Task data.
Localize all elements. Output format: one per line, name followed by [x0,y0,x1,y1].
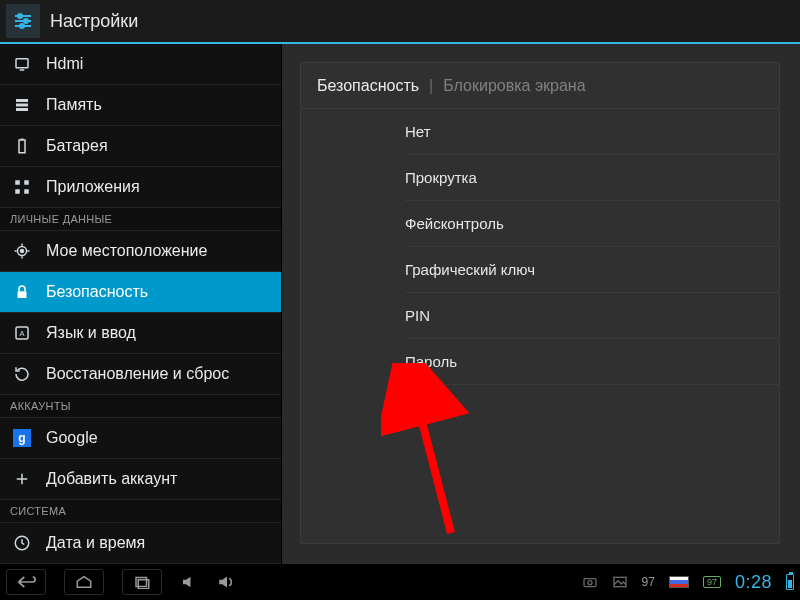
svg-point-33 [588,581,592,585]
svg-rect-32 [584,579,596,587]
sidebar-item-label: Приложения [46,178,140,196]
home-button[interactable] [64,569,104,595]
language-icon: A [12,323,32,343]
sidebar-item-hdmi[interactable]: Hdmi [0,44,281,85]
svg-rect-23 [18,291,27,298]
sidebar-item-battery[interactable]: Батарея [0,126,281,167]
sidebar-item-label: Google [46,429,98,447]
sidebar-item-datetime[interactable]: Дата и время [0,523,281,564]
screenshot-icon[interactable] [582,575,598,589]
back-button[interactable] [6,569,46,595]
lock-option-pattern[interactable]: Графический ключ [405,247,779,293]
settings-sidebar: Hdmi Память Батарея Приложения ЛИЧНЫЕ ДА… [0,44,282,564]
breadcrumb-section[interactable]: Безопасность [317,77,419,95]
storage-icon [12,95,32,115]
clock-icon [12,533,32,553]
breadcrumb-page: Блокировка экрана [443,77,585,95]
battery-icon [12,136,32,156]
recents-button[interactable] [122,569,162,595]
gallery-icon[interactable] [612,575,628,589]
clock-text[interactable]: 0:28 [735,572,772,593]
lock-options-list: Нет Прокрутка Фейсконтроль Графический к… [301,109,779,385]
svg-rect-8 [16,99,28,102]
settings-panel: Безопасность | Блокировка экрана Нет Про… [300,62,780,544]
svg-rect-14 [24,180,29,185]
breadcrumb: Безопасность | Блокировка экрана [301,63,779,109]
location-icon [12,241,32,261]
sidebar-section-accounts: АККАУНТЫ [0,395,281,418]
svg-rect-13 [15,180,20,185]
sidebar-item-storage[interactable]: Память [0,85,281,126]
battery-tray-icon [786,574,794,590]
keyboard-flag-icon[interactable] [669,576,689,588]
hdmi-icon [12,54,32,74]
sidebar-item-label: Мое местоположение [46,242,207,260]
system-navbar: 97 97 0:28 [0,564,800,600]
backup-icon [12,364,32,384]
svg-point-3 [24,19,28,23]
svg-rect-11 [19,140,25,153]
lock-option-face[interactable]: Фейсконтроль [405,201,779,247]
lock-option-none[interactable]: Нет [405,109,779,155]
lock-option-slide[interactable]: Прокрутка [405,155,779,201]
svg-rect-12 [21,138,24,140]
sidebar-item-label: Язык и ввод [46,324,136,342]
sidebar-item-label: Батарея [46,137,108,155]
sidebar-section-system: СИСТЕМА [0,500,281,523]
svg-rect-10 [16,108,28,111]
sidebar-item-security[interactable]: Безопасность [0,272,281,313]
sidebar-item-add-account[interactable]: Добавить аккаунт [0,459,281,500]
main-content: Безопасность | Блокировка экрана Нет Про… [282,44,800,564]
annotation-arrow [381,363,471,543]
sidebar-item-location[interactable]: Мое местоположение [0,231,281,272]
lock-option-password[interactable]: Пароль [405,339,779,385]
apps-icon [12,177,32,197]
svg-text:A: A [19,329,24,338]
svg-rect-7 [20,69,25,71]
svg-point-1 [18,14,22,18]
sidebar-item-label: Память [46,96,102,114]
sidebar-item-apps[interactable]: Приложения [0,167,281,208]
svg-rect-6 [16,59,28,68]
volume-down-button[interactable] [180,575,198,589]
volume-up-button[interactable] [216,575,238,589]
sidebar-section-personal: ЛИЧНЫЕ ДАННЫЕ [0,208,281,231]
svg-rect-9 [16,103,28,106]
google-icon: g [12,428,32,448]
svg-rect-16 [24,189,29,194]
sidebar-item-google[interactable]: g Google [0,418,281,459]
sidebar-item-language[interactable]: A Язык и ввод [0,313,281,354]
sidebar-item-label: Безопасность [46,283,148,301]
sidebar-item-label: Восстановление и сброс [46,365,229,383]
plus-icon [12,469,32,489]
svg-line-29 [411,379,451,533]
lock-icon [12,282,32,302]
battery-badge-icon: 97 [703,576,721,588]
svg-point-5 [20,24,24,28]
svg-point-18 [21,249,24,252]
battery-percentage-text: 97 [642,575,655,589]
breadcrumb-separator: | [429,77,433,95]
sidebar-item-label: Hdmi [46,55,83,73]
page-title: Настройки [50,11,138,32]
sidebar-item-backup[interactable]: Восстановление и сброс [0,354,281,395]
lock-option-pin[interactable]: PIN [405,293,779,339]
settings-app-icon [6,4,40,38]
sidebar-item-label: Дата и время [46,534,145,552]
title-bar: Настройки [0,0,800,44]
svg-rect-15 [15,189,20,194]
sidebar-item-label: Добавить аккаунт [46,470,177,488]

Problem. Write out the listing above exactly, images omitted.

Task answer.
Localize all elements. Output format: one per line, name followed by [x0,y0,x1,y1].
svg-point-33 [588,581,592,585]
svg-rect-32 [584,579,596,587]
sidebar-item-label: Приложения [46,178,140,196]
home-button[interactable] [64,569,104,595]
language-icon: A [12,323,32,343]
sidebar-item-hdmi[interactable]: Hdmi [0,44,281,85]
svg-rect-23 [18,291,27,298]
sidebar-item-battery[interactable]: Батарея [0,126,281,167]
sidebar-item-label: Google [46,429,98,447]
sidebar-item-datetime[interactable]: Дата и время [0,523,281,564]
screenshot-icon[interactable] [582,575,598,589]
back-button[interactable] [6,569,46,595]
lock-option-pattern[interactable]: Графический ключ [405,247,779,293]
settings-sidebar: Hdmi Память Батарея Приложения ЛИЧНЫЕ ДА… [0,44,282,564]
breadcrumb-section[interactable]: Безопасность [317,77,419,95]
storage-icon [12,95,32,115]
clock-icon [12,533,32,553]
breadcrumb-page: Блокировка экрана [443,77,585,95]
battery-icon [12,136,32,156]
recents-button[interactable] [122,569,162,595]
gallery-icon[interactable] [612,575,628,589]
clock-text[interactable]: 0:28 [735,572,772,593]
lock-options-list: Нет Прокрутка Фейсконтроль Графический к… [301,109,779,385]
svg-rect-8 [16,99,28,102]
settings-panel: Безопасность | Блокировка экрана Нет Про… [300,62,780,544]
svg-rect-14 [24,180,29,185]
breadcrumb: Безопасность | Блокировка экрана [301,63,779,109]
location-icon [12,241,32,261]
sidebar-section-accounts: АККАУНТЫ [0,395,281,418]
svg-rect-13 [15,180,20,185]
sidebar-item-storage[interactable]: Память [0,85,281,126]
battery-tray-icon [786,574,794,590]
keyboard-flag-icon[interactable] [669,576,689,588]
hdmi-icon [12,54,32,74]
sidebar-item-label: Мое местоположение [46,242,207,260]
system-navbar: 97 97 0:28 [0,564,800,600]
backup-icon [12,364,32,384]
svg-point-3 [24,19,28,23]
svg-rect-11 [19,140,25,153]
lock-option-face[interactable]: Фейсконтроль [405,201,779,247]
lock-option-none[interactable]: Нет [405,109,779,155]
lock-option-slide[interactable]: Прокрутка [405,155,779,201]
svg-rect-12 [21,138,24,140]
sidebar-item-label: Язык и ввод [46,324,136,342]
sidebar-item-label: Батарея [46,137,108,155]
sidebar-section-system: СИСТЕМА [0,500,281,523]
svg-rect-10 [16,108,28,111]
sidebar-item-security[interactable]: Безопасность [0,272,281,313]
sidebar-item-add-account[interactable]: Добавить аккаунт [0,459,281,500]
main-content: Безопасность | Блокировка экрана Нет Про… [282,44,800,564]
annotation-arrow [381,363,471,543]
sidebar-item-location[interactable]: Мое местоположение [0,231,281,272]
lock-option-password[interactable]: Пароль [405,339,779,385]
apps-icon [12,177,32,197]
svg-text:A: A [19,329,24,338]
svg-rect-7 [20,69,25,71]
svg-point-1 [18,14,22,18]
sidebar-item-label: Память [46,96,102,114]
sidebar-item-apps[interactable]: Приложения [0,167,281,208]
svg-rect-6 [16,59,28,68]
volume-down-button[interactable] [180,575,198,589]
volume-up-button[interactable] [216,575,238,589]
sidebar-section-personal: ЛИЧНЫЕ ДАННЫЕ [0,208,281,231]
svg-rect-9 [16,103,28,106]
google-icon: g [12,428,32,448]
svg-rect-16 [24,189,29,194]
sidebar-item-google[interactable]: g Google [0,418,281,459]
sidebar-item-language[interactable]: A Язык и ввод [0,313,281,354]
sidebar-item-label: Безопасность [46,283,148,301]
sidebar-item-label: Восстановление и сброс [46,365,229,383]
plus-icon [12,469,32,489]
svg-line-29 [411,379,451,533]
lock-icon [12,282,32,302]
battery-badge-icon: 97 [703,576,721,588]
svg-point-5 [20,24,24,28]
svg-point-18 [21,249,24,252]
battery-percentage-text: 97 [642,575,655,589]
breadcrumb-separator: | [429,77,433,95]
sidebar-item-label: Hdmi [46,55,83,73]
page-title: Настройки [50,11,138,32]
sidebar-item-backup[interactable]: Восстановление и сброс [0,354,281,395]
lock-option-pin[interactable]: PIN [405,293,779,339]
settings-app-icon [6,4,40,38]
sidebar-item-label: Дата и время [46,534,145,552]
title-bar: Настройки [0,0,800,44]
svg-rect-15 [15,189,20,194]
sidebar-item-label: Добавить аккаунт [46,470,177,488]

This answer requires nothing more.